Records contained in a dataset
[Start of section]
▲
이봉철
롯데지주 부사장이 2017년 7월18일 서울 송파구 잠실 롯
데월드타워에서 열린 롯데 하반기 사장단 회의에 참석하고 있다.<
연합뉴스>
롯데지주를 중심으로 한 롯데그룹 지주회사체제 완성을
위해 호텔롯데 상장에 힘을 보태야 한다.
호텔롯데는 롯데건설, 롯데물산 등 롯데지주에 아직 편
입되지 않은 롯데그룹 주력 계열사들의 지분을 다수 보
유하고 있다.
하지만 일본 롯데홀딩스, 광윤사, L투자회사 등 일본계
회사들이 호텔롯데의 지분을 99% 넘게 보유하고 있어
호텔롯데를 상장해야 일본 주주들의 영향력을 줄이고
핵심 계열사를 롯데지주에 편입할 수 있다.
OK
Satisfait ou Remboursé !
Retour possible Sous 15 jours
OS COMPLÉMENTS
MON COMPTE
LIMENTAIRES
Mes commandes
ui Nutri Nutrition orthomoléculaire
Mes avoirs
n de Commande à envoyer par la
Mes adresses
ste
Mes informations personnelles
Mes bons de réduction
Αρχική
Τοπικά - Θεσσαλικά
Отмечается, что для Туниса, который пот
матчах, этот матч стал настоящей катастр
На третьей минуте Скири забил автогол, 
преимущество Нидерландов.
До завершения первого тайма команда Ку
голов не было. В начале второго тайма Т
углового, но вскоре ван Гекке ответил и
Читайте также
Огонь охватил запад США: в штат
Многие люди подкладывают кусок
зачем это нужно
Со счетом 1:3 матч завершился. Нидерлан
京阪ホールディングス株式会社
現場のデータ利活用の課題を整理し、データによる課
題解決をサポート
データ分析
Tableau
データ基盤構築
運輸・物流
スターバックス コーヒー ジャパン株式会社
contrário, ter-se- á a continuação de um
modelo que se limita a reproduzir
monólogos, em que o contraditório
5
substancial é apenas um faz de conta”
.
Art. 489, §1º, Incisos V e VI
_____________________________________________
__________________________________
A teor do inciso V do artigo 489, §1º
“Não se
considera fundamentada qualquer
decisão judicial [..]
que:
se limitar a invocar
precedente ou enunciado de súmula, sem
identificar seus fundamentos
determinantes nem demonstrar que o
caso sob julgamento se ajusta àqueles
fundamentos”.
[End of section]
> WHAT NEEDS TO BE DONE
Every line of the data above is to be repeated exactly.

> ANSWER TO THIS TASK
▲
이봉철
롯데지주 부사장이 2017년 7월18일 서울 송파구 잠실 롯
데월드타워에서 열린 롯데 하반기 사장단 회의에 참석하고 있다.<
연합뉴스>
롯데지주를 중심으로 한 롯데그룹 지주회사체제 완성을
위해 호텔롯데 상장에 힘을 보태야 한다.
호텔롯데는 롯데건설, 롯데물산 등 롯데지주에 아직 편
입되지 않은 롯데그룹 주력 계열사들의 지분을 다수 보
유하고 있다.
하지만 일본 롯데홀딩스, 광윤사, L투자회사 등 일본계
회사들이 호텔롯데의 지분을 99% 넘게 보유하고 있어
호텔롯데를 상장해야 일본 주주들의 영향력을 줄이고
핵심 계열사를 롯데지주에 편입할 수 있다.
OK
Satisfait ou Remboursé !
Retour possible Sous 15 jours
OS COMPLÉMENTS
MON COMPTE
LIMENTAIRES
Mes commandes
ui Nutri Nutrition orthomoléculaire
Mes avoirs
n de Commande à envoyer par la
Mes adresses
ste
Mes informations personnelles
Mes bons de réduction
Αρχική
Τοπικά - Θεσσαλικά
Отмечается, что для Туниса, который пот
матчах, этот матч стал настоящей катастр
На третьей минуте Скири забил автогол, 
преимущество Нидерландов.
До завершения первого тайма команда Ку
голов не было. В начале второго тайма Т
углового, но вскоре ван Гекке ответил и
Читайте также
Огонь охватил запад США: в штат
Многие люди подкладывают кусок
зачем это нужно
Со счетом 1:3 матч завершился. Нидерлан
京阪ホールディングス株式会社
現場のデータ利活用の課題を整理し、データによる課
題解決をサポート
データ分析
Tableau
データ基盤構築
運輸・物流
スターバックス コーヒー ジャパン株式会社
contrário, ter-se- á a continuação de um
modelo que se limita a reproduzir
monólogos, em que o contraditório
5
substancial é apenas um faz de conta”
.
Art. 489, §1º, Incisos V e VI
_____________________________________________
__________________________________
A teor do inciso V do artigo 489, §1º
“Não se
considera fundamentada qualquer
decisão judicial [..]
que:
se limitar a invocar
precedente ou enunciado de súmula, sem
identificar seus fundamentos
determinantes nem demonstrar que o
caso sob julgamento se ajusta àqueles
fundamentos”.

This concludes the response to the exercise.